Is it possible that the OOM is unavoidable because of the fix?
it's unlikely
This is a pretty seriouis data corruption problem, no? I suppose it is not a regression
that's correct. it has been there since when with_fanout was added.
but I would very much like 2.44.0 to have correct results in this situation.
I am planning to come back to it next week when I am on a rotational duty again.
OK given this context I am going to remove the release milestone. We can document the range of releases for which it does not work.
Actually simply disabling it would be a reasonable way to protect user data and we should do that in the immediate term.
The mitigation has been cherrypicked, so I am removing it from the 2.44.0 milestone. The bug remains open.
If this is now disabled, is it perhaps P2?
If it isn't actively being worked on, I suggest downgrading and unassigning.
any progress on this ?
we had a tentative fix but it has caused a performance regression and was rolled back; since then it remains in the backlog.
I need the combiner because group-by is ineffective.
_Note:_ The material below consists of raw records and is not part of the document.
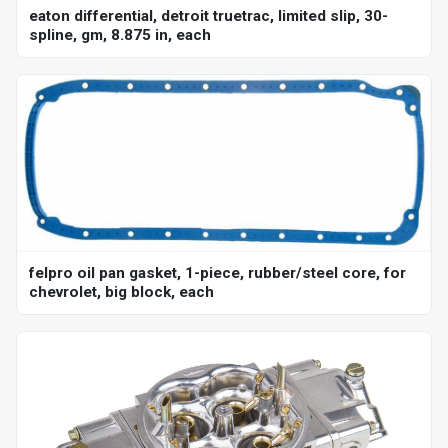
eaton differential, detroit truetrac, limited slip, 30-
spline, gm, 8.875 in, each
felpro oil pan gasket, 1-piece, rubber/steel core, for
chevrolet, big block, each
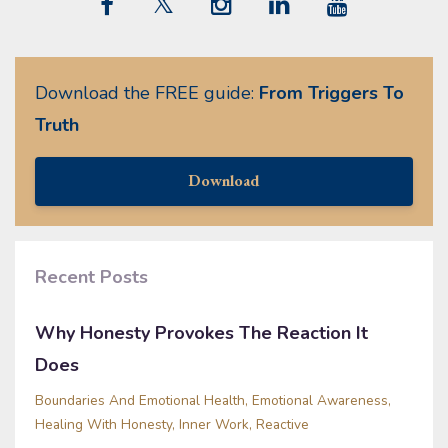
Download the FREE guide:
From Triggers To
Truth
Download
Recent Posts
Why Honesty Provokes The Reaction It
Does
Boundaries And Emotional Health
Emotional Awareness
Healing With Honesty
Inner Work
Reactive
And i needed it to further fanout as its streaming kafka input at quite a high rate.
any possible workaround approaches ?
Ack. this feedback would help w/ prioritization.
I'm not sure I can answer based on limited information about the usecase, but for experimentation processes you could apply https://github.com/apache/beam/pull/23828 locally. These changes only matter at job submission.
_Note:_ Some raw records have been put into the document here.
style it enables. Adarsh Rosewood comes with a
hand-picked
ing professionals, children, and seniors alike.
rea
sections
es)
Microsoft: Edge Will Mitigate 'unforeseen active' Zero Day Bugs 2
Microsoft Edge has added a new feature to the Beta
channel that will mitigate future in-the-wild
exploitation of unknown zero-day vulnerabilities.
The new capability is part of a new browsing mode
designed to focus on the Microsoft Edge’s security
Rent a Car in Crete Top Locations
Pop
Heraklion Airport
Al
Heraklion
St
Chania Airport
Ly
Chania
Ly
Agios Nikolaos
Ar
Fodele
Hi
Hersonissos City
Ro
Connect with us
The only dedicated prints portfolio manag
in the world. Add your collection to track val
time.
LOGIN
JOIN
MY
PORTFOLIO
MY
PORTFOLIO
not only there are more than 1 result per window, results for each window got duplicated as well.
here is some code I made to reproduce the issue, just run it with and without
*.with_fanout*
if running with Dataflow runner, add appropriate
*gs://path/*
in*WriteToText*
Imported from Jira BEAM-10617. Original Jira may contain additional context. Reported by: leiyiz.